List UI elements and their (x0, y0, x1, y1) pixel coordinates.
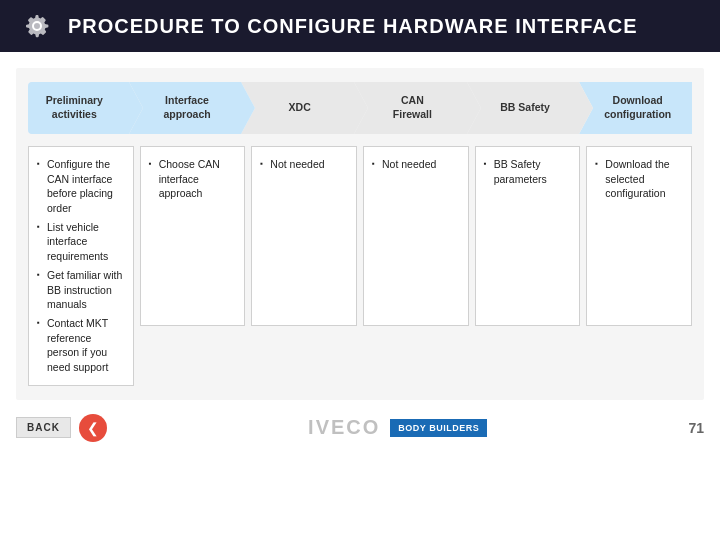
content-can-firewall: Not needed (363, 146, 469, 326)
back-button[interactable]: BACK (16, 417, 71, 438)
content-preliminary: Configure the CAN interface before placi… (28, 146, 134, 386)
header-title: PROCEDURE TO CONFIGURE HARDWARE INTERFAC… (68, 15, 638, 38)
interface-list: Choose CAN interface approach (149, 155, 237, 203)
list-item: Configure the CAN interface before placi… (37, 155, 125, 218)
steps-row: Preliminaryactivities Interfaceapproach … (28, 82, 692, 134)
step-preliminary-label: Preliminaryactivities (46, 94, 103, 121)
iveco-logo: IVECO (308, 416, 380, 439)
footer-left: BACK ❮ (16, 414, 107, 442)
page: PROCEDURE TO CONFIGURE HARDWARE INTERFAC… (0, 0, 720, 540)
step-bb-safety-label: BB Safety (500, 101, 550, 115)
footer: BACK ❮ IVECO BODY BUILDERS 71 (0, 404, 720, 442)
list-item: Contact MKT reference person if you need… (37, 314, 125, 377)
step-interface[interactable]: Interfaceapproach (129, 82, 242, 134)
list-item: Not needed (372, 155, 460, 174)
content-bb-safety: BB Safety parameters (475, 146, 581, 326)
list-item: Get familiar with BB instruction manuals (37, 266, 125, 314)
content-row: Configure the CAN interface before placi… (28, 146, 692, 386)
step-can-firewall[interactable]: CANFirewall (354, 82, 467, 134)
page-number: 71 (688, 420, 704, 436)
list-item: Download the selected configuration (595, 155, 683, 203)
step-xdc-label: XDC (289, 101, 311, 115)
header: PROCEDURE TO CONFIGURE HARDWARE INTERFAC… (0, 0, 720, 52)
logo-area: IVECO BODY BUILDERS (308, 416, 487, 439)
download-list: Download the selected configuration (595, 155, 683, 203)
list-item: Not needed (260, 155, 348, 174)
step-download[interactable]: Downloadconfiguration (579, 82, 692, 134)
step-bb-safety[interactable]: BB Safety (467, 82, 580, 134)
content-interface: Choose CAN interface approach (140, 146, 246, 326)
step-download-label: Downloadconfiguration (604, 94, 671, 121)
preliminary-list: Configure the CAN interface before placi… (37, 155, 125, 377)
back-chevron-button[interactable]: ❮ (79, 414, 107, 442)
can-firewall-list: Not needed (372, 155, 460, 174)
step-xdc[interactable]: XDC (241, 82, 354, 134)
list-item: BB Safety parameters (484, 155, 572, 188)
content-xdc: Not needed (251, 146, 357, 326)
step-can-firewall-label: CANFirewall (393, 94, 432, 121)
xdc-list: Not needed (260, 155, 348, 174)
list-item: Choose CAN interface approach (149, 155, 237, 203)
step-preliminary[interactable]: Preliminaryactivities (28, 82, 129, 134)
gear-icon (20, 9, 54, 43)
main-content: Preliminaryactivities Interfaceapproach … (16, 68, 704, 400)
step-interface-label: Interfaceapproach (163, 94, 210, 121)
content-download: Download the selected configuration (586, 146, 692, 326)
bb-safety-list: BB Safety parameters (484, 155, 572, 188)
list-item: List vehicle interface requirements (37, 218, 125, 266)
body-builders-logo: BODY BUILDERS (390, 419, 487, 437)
--------
Search the preceding listing for "page", then copy every line that holds it.

* [Task answer]
page: PROCEDURE TO CONFIGURE HARDWARE INTERFAC… (0, 0, 720, 540)
page-number: 71 (688, 420, 704, 436)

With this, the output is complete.